Data	Train Time	Inference Time
CiteSeer	0 h 59 m 37 s	0 h 6 m 14 s
Cora_ML	0 h 44 m 12 s	0 h 2 m 40 s
football	0 h 9 m 25 s	0 h 0 m 30 s
Cora	0 h 30 m 23 s	0 h 0 m 57 s
PubMed	1 h 21 m 58 s	0 h 1 m 10 s
dolphins	0 h 4 m 12 s	0 h 0 m 11 s
karate	0 h 2 m 11 s	0 h 0 m 16 s

, training and inference times vary across different datasets. Training times range from 2 min and 11 s for the karate dataset to 1 h, 21 min, and 58 s for the PubMed dataset, while inference times range from 30 s for the football dataset to 6 min and 14 s for the CiteSeer dataset. Overall, inference times are significantly shorter than training times, indicating that the models have a high level of practicality for real-world applications due to their efficient inference performance. These experimental results provide a strong basis for evaluating and comparing the computational efficiencies of different datasets and models, highlighting their potential value in practical use cases.

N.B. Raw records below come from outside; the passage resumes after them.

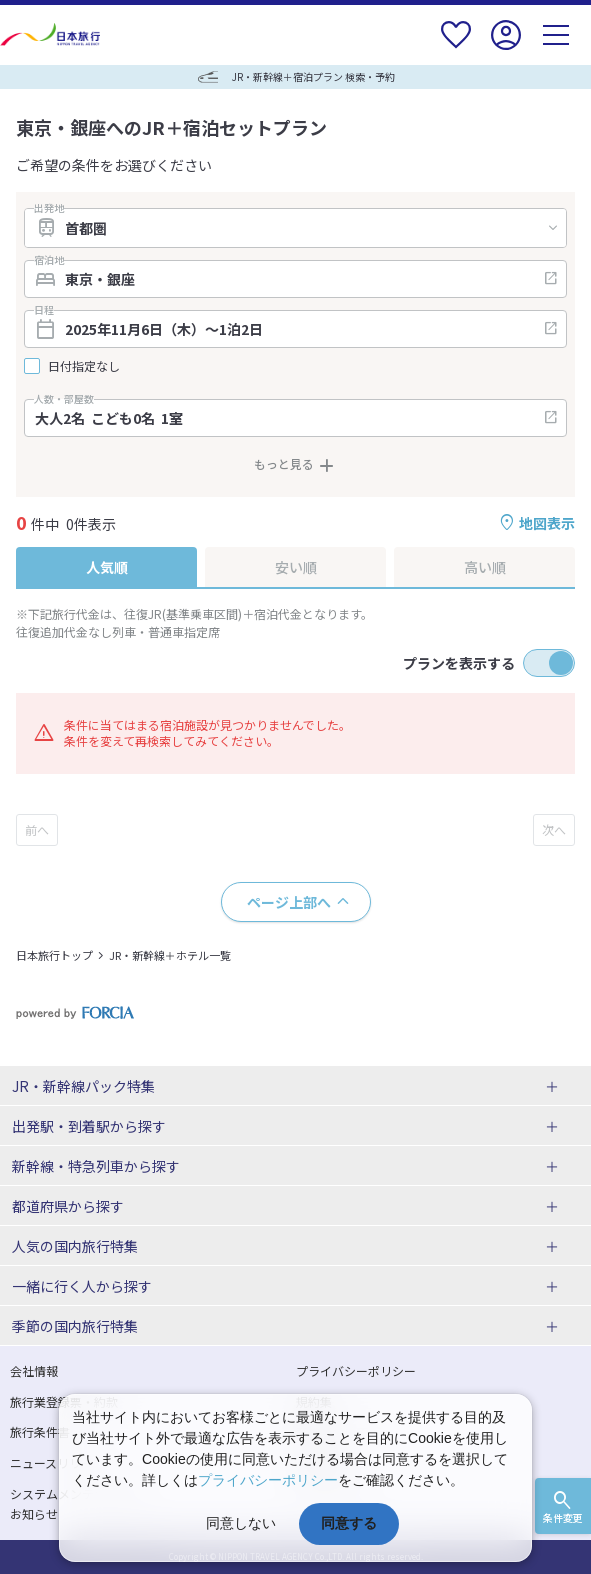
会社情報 (34, 1370)
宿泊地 (49, 260)
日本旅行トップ (54, 955)
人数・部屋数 (64, 399)
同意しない (241, 1523)
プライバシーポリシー (356, 1370)
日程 (44, 310)
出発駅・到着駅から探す (89, 1126)
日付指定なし (84, 366)
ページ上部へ (289, 902)
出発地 (49, 208)
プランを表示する (459, 663)
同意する (349, 1523)
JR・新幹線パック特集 (83, 1086)
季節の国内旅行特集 (75, 1326)
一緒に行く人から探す (82, 1286)
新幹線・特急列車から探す (96, 1166)
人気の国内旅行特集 (75, 1246)
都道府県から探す (68, 1206)
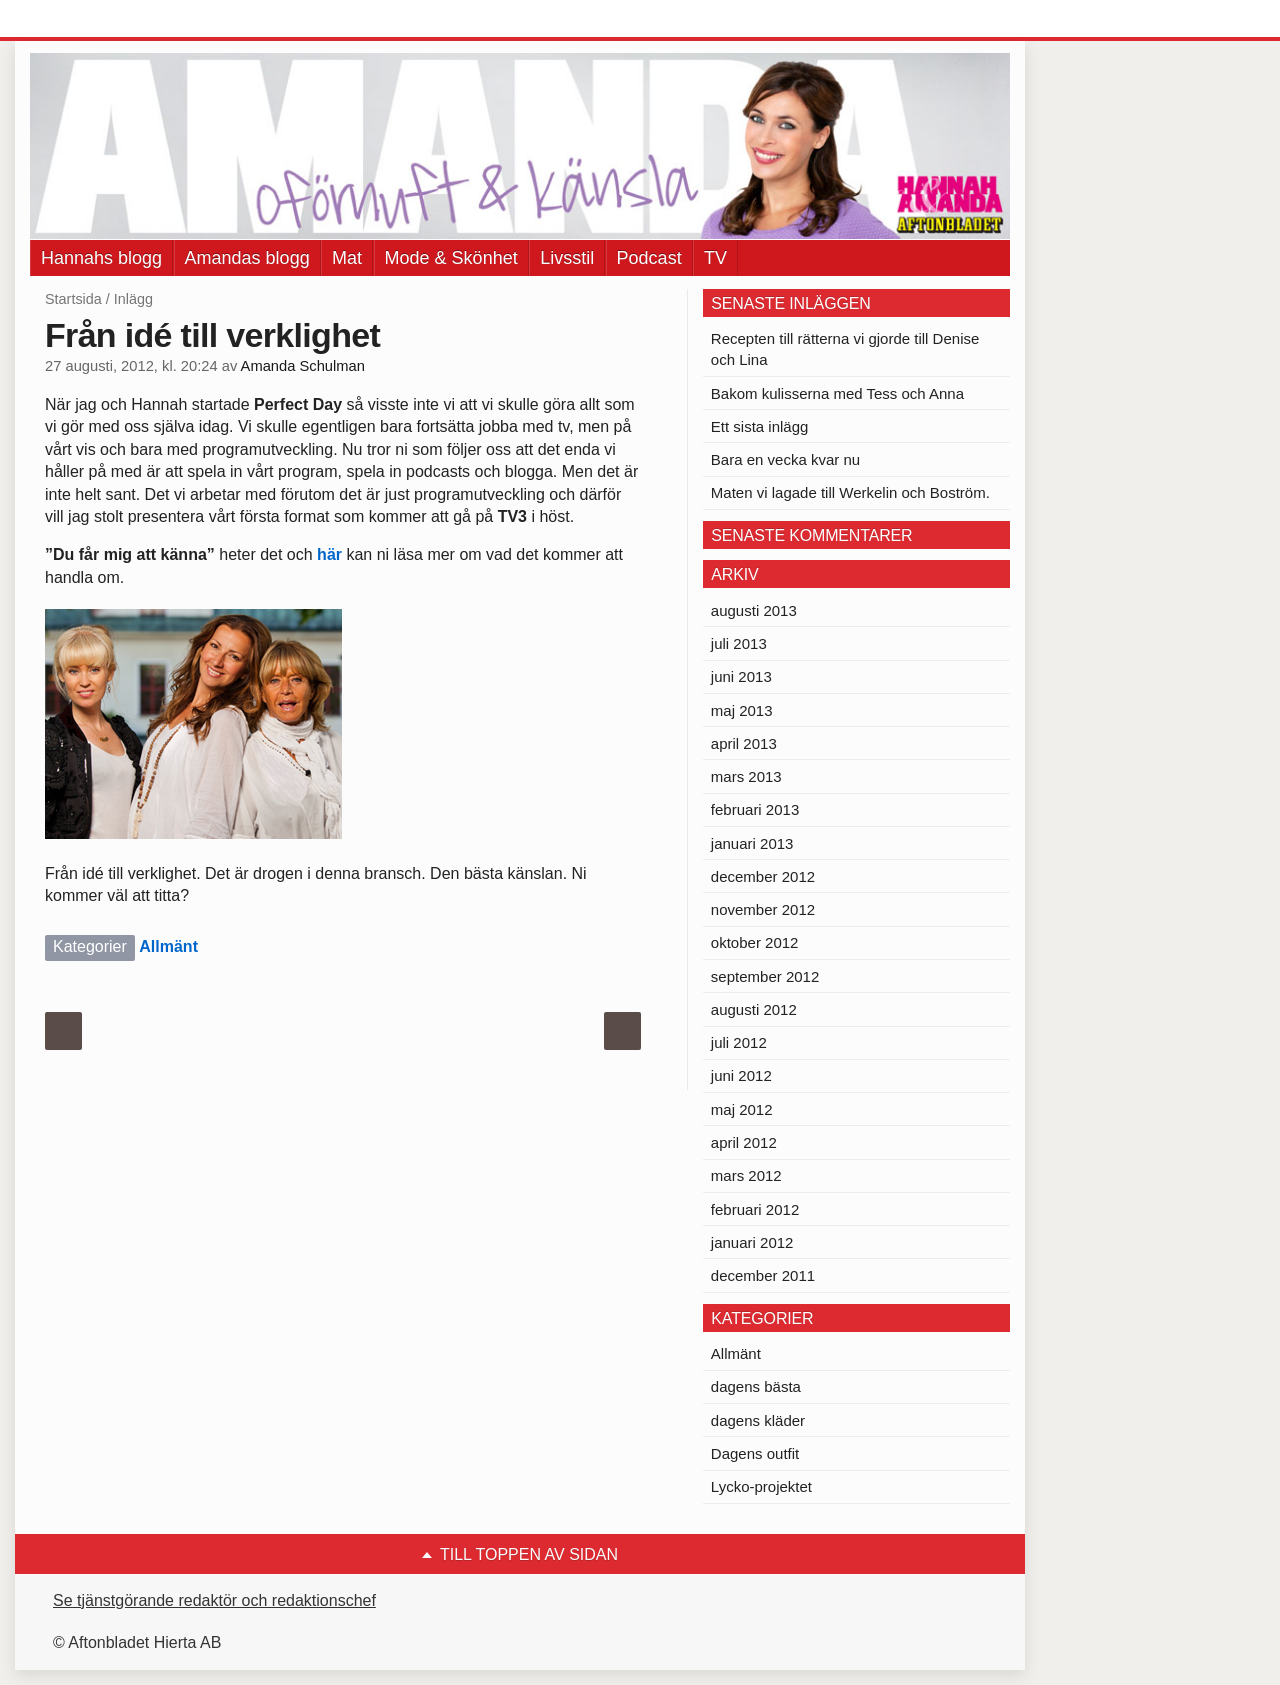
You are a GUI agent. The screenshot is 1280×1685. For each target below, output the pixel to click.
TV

In general, in terms of the effectiveness of the model’s defense capability, it benefits from the control of the message passing of the graph structure, and the method modeled as POMDP in this paper can more comprehensively defend against the influence of adversarial injection attacks, which is superior to the existing work in various evaluation indicators. The significant accuracy improvements observed in the experiments underscore the profound impact of our research results. Specifically, the increase in accuracy strongly validates the effectiveness of the proposed secure training framework for GNNs. This validation demonstrates that the new approach significantly outperforms traditional methods in enhancing model performance. Additionally, the improvement in accuracy indicates that the method provides higher robustness against adversarial injection attacks, effectively mitigating their impact, protecting model integrity, and ensuring reliable operation in the presence of adversarial threats.

6. Conclusions

In this paper, we proposed a novel defense strategy against adversarial injection attacks for Graph Neural Networks (GNNs), leveraging reinforcement learning to address the security challenges under conditions of partial observability. Given the extensive deployment of GNNs across varied domains, addressing their security vulnerabilities, particularly against adversarial injection attacks, becomes crucial. These attacks significantly impact the robustness and accuracy of GNN models. Our principal contribution is the pioneering modeling of the security training process for GNNs as a Partially Observable Markov Decision Process (POMDP), coupled with the utilization of Graph Convolutional Memory (GCM) to convert observations into temporally informed states. This foundation paves the way for deploying a reinforcement learning algorithm to identify and implement an optimal defense strategy effectively. Our methodology extends beyond the protection of individual nodes, aiming for the security of the entire graph structure. This holistic approach holds substantial significance for real-world applications. Empirical validation on several public datasets underscored the efficacy of our method in enhancing GNN resilience against adversarial injection attacks, with observed accuracy improvements ranging from 5.09% to 100.26%. These results affirm the effectiveness and superior performance of our approach in advancing the security mechanisms within the realm of GNNs. Future research should focus on optimizing computational efficiency to enhance the scalability and real-time application capability of the proposed method. Additionally, exploring the applicability of this method to different types of graph data, such as dynamic graphs and heterogeneous graphs, and evaluating its performance in these environments is crucial. By expanding the range of applicability and validating effectiveness across various types of graph data, we aim to further improve the practical applicability and generalization ability of this method. These efforts will help address the limitations of current methods and enable superior performance in a broader range of application scenarios.